А развязка приближалась.
Миновали патриаршее подворье; крыши его палат, покрытые деревянной кровельной дранкой, «под старину», как сонные головы в ночных колпаках, подслеповато пялились из своего мракобесного средневековья на процессию юродивых двадцать первого века.
По правую руку потянулась колоннада двухэтажного, похожего на обувную коробку, длинного и приземистого комплекса Гостиного двора. В спину ударил запах рыбы с Рыбного переулка: не выветрился за время эпидемии, не заместился запахом разложения и чумы. Павел вдохнул его всей грудью и заметил, как соседи по толпе поступают так же: значит, не почудилось — был запах, была рыба вместо смерти.
И это крохотное дуновение жизни, это послабление для обречённых сделалось последней милостью, какую получили измученные люди от судьбы.
Дорога заканчивалась. Крестный путь — подходил к концу.
Впереди, как дамоклов меч, вздымался над колеблющимся человечьим морем шпиль Спасской башни Кремля.
Васильевский спуск был забит народом. Заполнен под завязку. Заполнен так, как не ожидал Павел Глухов, и наверняка не ожидал Третьяков. И уж, тем более, не ждали остальные чумоборцы.
Васильевский спуск был заполнен так, что прорваться к потенциальной жертве здесь не представлялось возможным — даже если идти по головам, даже если отчаянно работать локтями и кулаками.
Впрочем, никого, подходившего на роль жертвы, и не наблюдалось на всём обозримом пространстве. Ни речистого Вьюна, ни его приспешников, ни прочих ораторов, ни хотя бы людей, контролировавших толпу.
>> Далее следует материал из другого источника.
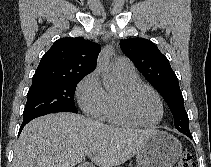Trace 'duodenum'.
Segmentation results:
<instances>
[{
  "label": "duodenum",
  "instance_id": "duodenum-1",
  "mask_svg": "<svg viewBox=\"0 0 211 167\" xmlns=\"http://www.w3.org/2000/svg\"><path fill=\"white\" fill-rule=\"evenodd\" d=\"M78 167H90V166H89V165L84 164V165H80V166H78Z\"/></svg>",
  "mask_w": 211,
  "mask_h": 167
}]
</instances>
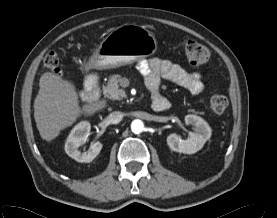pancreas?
Returning <instances> with one entry per match:
<instances>
[{"mask_svg": "<svg viewBox=\"0 0 277 218\" xmlns=\"http://www.w3.org/2000/svg\"><path fill=\"white\" fill-rule=\"evenodd\" d=\"M121 76L111 75L105 86H103V94L110 99H123L126 98V93L120 88Z\"/></svg>", "mask_w": 277, "mask_h": 218, "instance_id": "cf45deb5", "label": "pancreas"}]
</instances>
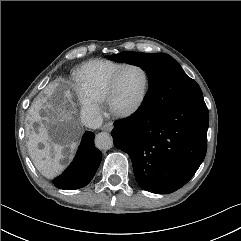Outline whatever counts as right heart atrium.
<instances>
[{
  "label": "right heart atrium",
  "instance_id": "right-heart-atrium-1",
  "mask_svg": "<svg viewBox=\"0 0 241 241\" xmlns=\"http://www.w3.org/2000/svg\"><path fill=\"white\" fill-rule=\"evenodd\" d=\"M76 97L82 120L89 126H95L100 120L102 110L98 101L77 90Z\"/></svg>",
  "mask_w": 241,
  "mask_h": 241
}]
</instances>
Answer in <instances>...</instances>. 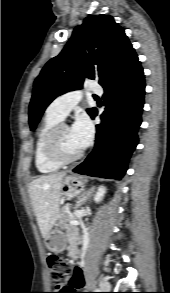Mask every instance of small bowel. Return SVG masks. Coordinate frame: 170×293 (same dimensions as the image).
Listing matches in <instances>:
<instances>
[{"label":"small bowel","instance_id":"small-bowel-1","mask_svg":"<svg viewBox=\"0 0 170 293\" xmlns=\"http://www.w3.org/2000/svg\"><path fill=\"white\" fill-rule=\"evenodd\" d=\"M78 237V232L74 229L68 232V239L71 243H74ZM86 281L84 276V269L82 266H77L74 270V276L70 281V285L74 288L85 287Z\"/></svg>","mask_w":170,"mask_h":293}]
</instances>
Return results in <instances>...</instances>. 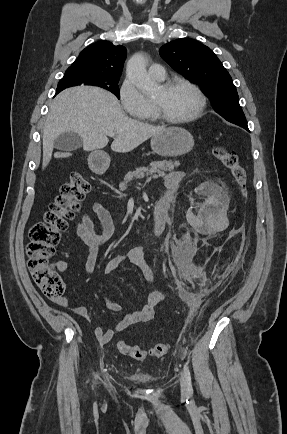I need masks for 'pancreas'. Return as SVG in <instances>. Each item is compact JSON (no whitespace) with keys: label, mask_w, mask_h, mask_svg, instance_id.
Instances as JSON below:
<instances>
[{"label":"pancreas","mask_w":287,"mask_h":434,"mask_svg":"<svg viewBox=\"0 0 287 434\" xmlns=\"http://www.w3.org/2000/svg\"><path fill=\"white\" fill-rule=\"evenodd\" d=\"M180 165L179 162L172 161H155L150 164V167H140L135 171L127 173L124 178V181L120 183L119 188L121 191H125L127 189V183L134 179H142L145 176H151L153 179H157L158 177H164L165 172L173 171L175 167Z\"/></svg>","instance_id":"1"}]
</instances>
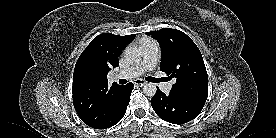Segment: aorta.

Кремлёвские куранты не позволяли усомниться: заявленное время начала манифестации — три часа пополудни — просрочено на двадцать минут. А на Васильевском спуске так и не появились безымянные, таинственные организаторы действа. Для них не была подготовлена сцена; для них не расчищали проезд. Народ бесновался. Кричали: «Дайте нам лекарство!» Кричали: «Мы не хотим умирать!» Но так всего лишь выплёскивалось накопившееся напряжение. Адресатов, которые могли бы услышать возгласы и принять на свой счёт, по соседству не было. Не было видно и правоохранителей, — армейских подразделений или спецназа, — за исключением трёх полицейских патрульных машин, подковой выстроившихся перед запертыми Спасскими воротами Кремля.
А толпа всё прибывала. С Васильевского спуска она перетекла на Красную площадь, доползла, по брусчатке, до каменного серого подножия Храма Василия Блаженного. Она словно брала Храм в кольцо. Павел начал подозревать: на том искусственном каменистом уступе, на котором высилась расписная шкатулка храма, если смотреть на неё со стороны Москва-реки, что-то происходило. Что-то, неразличимое за дальностью расстояния. И вдруг — над толпой грянула музыка.
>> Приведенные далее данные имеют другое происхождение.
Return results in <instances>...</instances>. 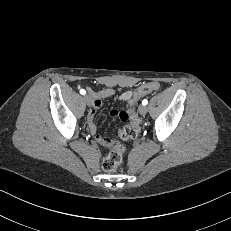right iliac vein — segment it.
<instances>
[{"label":"right iliac vein","mask_w":231,"mask_h":231,"mask_svg":"<svg viewBox=\"0 0 231 231\" xmlns=\"http://www.w3.org/2000/svg\"><path fill=\"white\" fill-rule=\"evenodd\" d=\"M84 100H85L86 104H87L89 107H91V106L93 105V99H92L91 95L86 94V95L84 96Z\"/></svg>","instance_id":"63e3f726"}]
</instances>
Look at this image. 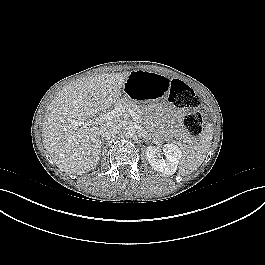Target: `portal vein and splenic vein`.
<instances>
[{
  "mask_svg": "<svg viewBox=\"0 0 265 265\" xmlns=\"http://www.w3.org/2000/svg\"><path fill=\"white\" fill-rule=\"evenodd\" d=\"M125 110L128 111V113L133 117V119H138V116L136 115V113L133 110H131L130 108L125 109L122 106H118V107H115L110 112H107V113H105V114H103V115H101V116H99V117H97V118H95L93 120H90L88 122L73 121L72 124L75 127H78V126H91V125L98 126V125L103 124L106 121H110V120L119 118L120 116L123 115Z\"/></svg>",
  "mask_w": 265,
  "mask_h": 265,
  "instance_id": "portal-vein-and-splenic-vein-1",
  "label": "portal vein and splenic vein"
}]
</instances>
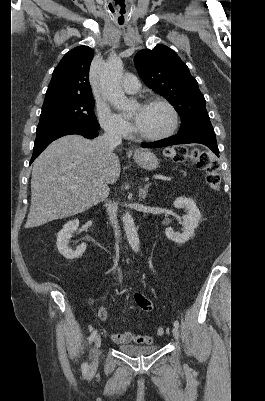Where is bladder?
<instances>
[{"label": "bladder", "instance_id": "bladder-1", "mask_svg": "<svg viewBox=\"0 0 265 401\" xmlns=\"http://www.w3.org/2000/svg\"><path fill=\"white\" fill-rule=\"evenodd\" d=\"M120 350L124 353L131 354L133 356H146L155 350H158V345L155 346H135V345H123L120 346Z\"/></svg>", "mask_w": 265, "mask_h": 401}]
</instances>
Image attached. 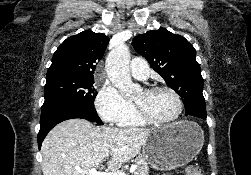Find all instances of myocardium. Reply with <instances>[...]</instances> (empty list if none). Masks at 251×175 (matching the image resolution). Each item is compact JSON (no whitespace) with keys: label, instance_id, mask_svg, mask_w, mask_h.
<instances>
[{"label":"myocardium","instance_id":"1","mask_svg":"<svg viewBox=\"0 0 251 175\" xmlns=\"http://www.w3.org/2000/svg\"><path fill=\"white\" fill-rule=\"evenodd\" d=\"M149 90H153V91L166 90V91L171 92L174 95V97L178 103L179 113H178V116L174 120L160 121V120L156 119L155 117L151 116L150 114L144 113V112L140 111L138 108H136L137 113L142 120H145L149 124H153L155 126L170 127V126H174V125L180 123L184 119L185 105H184L182 95L180 94V92L177 89H175L169 85H158V86L151 87Z\"/></svg>","mask_w":251,"mask_h":175}]
</instances>
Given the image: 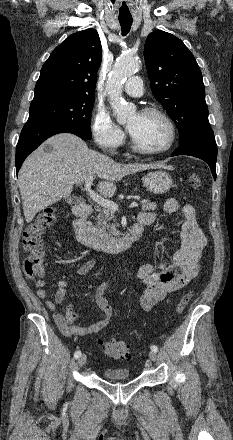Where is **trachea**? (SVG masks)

Называть так какофонию звуков, принявшуюся терзать уши, — означало: очень сильно ей льстить. Это был скрип. Павлу так послышалось с самого начала. Скрип тяжёлых, ржавых железных петель огромной каменной двери, которая неустанно хлопала на ветру. Этот скрип и удары камня о металл, камня о камень, вдруг дополнились барабанной дробью. Как будто кто-то решил задать какофонии — ритм. Управдом пригляделся. На возвышении, перед Василием Блаженным, суетились какие-то маленькие фигурки. Они держались от толпы наособицу, размахивали чем-то хромированным, тускло блестевшим. «Музыкальная группа, — решил Павел. — Это — музыкальная группа. Но что они играют? Это же какое-то безумие, чёрт знает, что такое. Ладно бы патриотическое, или народное. Рок-н-ролл, на худой конец. Но это — как будто камнепад. Или как будто кого-то по тюремным коридорам ведут на расстрел».
- Динамики! — прямо в ухо управдому прокричал «ариец». Тот размышлял без лирики, размышлял практически. — Динамики! — повторил он. — Понимаешь, что это значит? Всё-таки кто-то здесь есть… Кто-то из этих, — Третьяков неопределённо махнул рукой себе за спину. — Из главных. Из тех, что заказывают музыку. Сильные динамики…. Поставлены по периметру площади. Кто-то работал… подвозил, расставлял, понимаешь?
- Нет, — Павел покачал головой. — Не понимаю.
- Будут говорить — толкать речи! — «ариец» еле перекрикивал скрип и грохот, усиливавшийся с каждой минутой. — Будут говорить. Значит, и наш друг… он объявится…
- А ты в этом сомневался? — управдом не сумел скрыть удивления.